Brigalow: an extinct pastoral

by B. R. Dionysius

Acacia harpophylla

 

It was shaving a giant’s hairy body to reduce friction

& speed things up. Each fracture of a Brigalow trunk,

the taut string of a Jarowair songline snapping; ancient

wires curled into a foetal position as the D9s chewed

through acacias like witchetty grubs weakening a tree’s

hardwood core. Local councils paid up bounties to clear

‘scrub’ into the 80s. They strung a necklace of iron pearls

between two dozers; manacled violence, like nineteenth

century convicts kept under guard. The machines clawed

through six million acres, rubbing against bark, leaving

a scent trail of oil & diesel, as though they were some

type of ancient megafauna revisited; extinct, buttery-

furred thylacoleo, carnivorous in their vast appetite.

 

Then their kitchen knife shiny blades scratched out

the jagged stumps that leaked blood-amber & later

hardened into ruby stalactites & froze to the broken

lip of the forest’s open mouth. The rich, alluvial soil

ruptured like a freshly dug mass grave, as the tree-

pushers tossed black wattle bodies into loose piles

& burnt them. Genocide’s sleight of hand perfected

on nature first. Trees as numbers. Dozer drivers

saw straight through their bee-yellow badges, their

earmuffs silenced the forest’s death rattle, made

the weary farmers bomber-pilot resilient to raining

down destruction. The ovens were crude fire pits

that melted down acacia sap like looted gold, so that

it pooled tawny in this open furnace’s charcoal bed.

 

These chains of being breaking coffee-stained teeth

of white ant hills that housed avian clay diamonds.

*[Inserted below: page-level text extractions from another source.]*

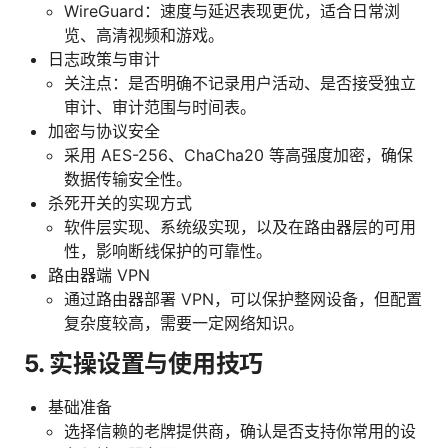
WireGuard：速度与延迟表现更优，适合日常浏
览、高清视频和游戏。
日志政策与审计
关注点：是否明确不记录用户活动、是否接受独立
审计、审计范围与时间表。
加密与协议安全
采用 AES-256、ChaCha20 等高强度加密，确保
数据传输安全性。
杀死开关的实现方式
软件层实现、系统级实现，以及在路由器层的可用
性，影响断线保护的可靠性。
路由器端 VPN
通过路由器部署 VPN，可以保护整网设备，但配置
复杂度较高，需要一定网络知识。
5. 实操设置与使用技巧
基础准备
选择信赖的老牌提供商，确认是否支持你常用的设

The Paradise Parrot, a smashed green, red, & blue

panel in the Darling Downs stained glass window.

The termite mounds rose like a child’s best castle

or miniature gothic cathedrals built of sand & grass,

masticated & stored in the climate-controlled fridge

interior. These insects stowing carbon before there

was a price put on the planet’s bushranger head.

The shotgun entry-wound sized nest holes blasted

into mounds by the birds, as though evolution had

manufactured the perfect cavity for humans to

dynamite these architectural  wonders of the insect

world. The cool pyramids sawn off at their bases;

cut down like pseudo-trees or scooped up in the rough

hands of front end loaders & rolled into tennis courts.

 

The ignorant paddocks of youth where natural beauty

was witnessed in the solitary survivors of cultivation.

Coolabah trees surrounded by seas of grass, trunks

twisted like the wrenched skin of a ‘Chinese burn’ or

New Holland nymphs caught in a transformative act;

god-frozen as punishment for their greenest pride.

Half of them ringbarked by pink-flared galahs, their

stringy layers hanging off their limbs like a child’s

Band-Aid half picked off an arm or leg, undecided

about its ability to help heal the body’s dying flesh.

The understory broken by iron & fire like a rebellion.

Exotic grasses chewed down to their stubs by sheep

& cattle until even these conquerors were themselves

usurped by cereal crops & water-boarded cotton.

 

Hoofed animals who sacked the land’s fragile temple,

magnifying a historic benefit to the monocultural god.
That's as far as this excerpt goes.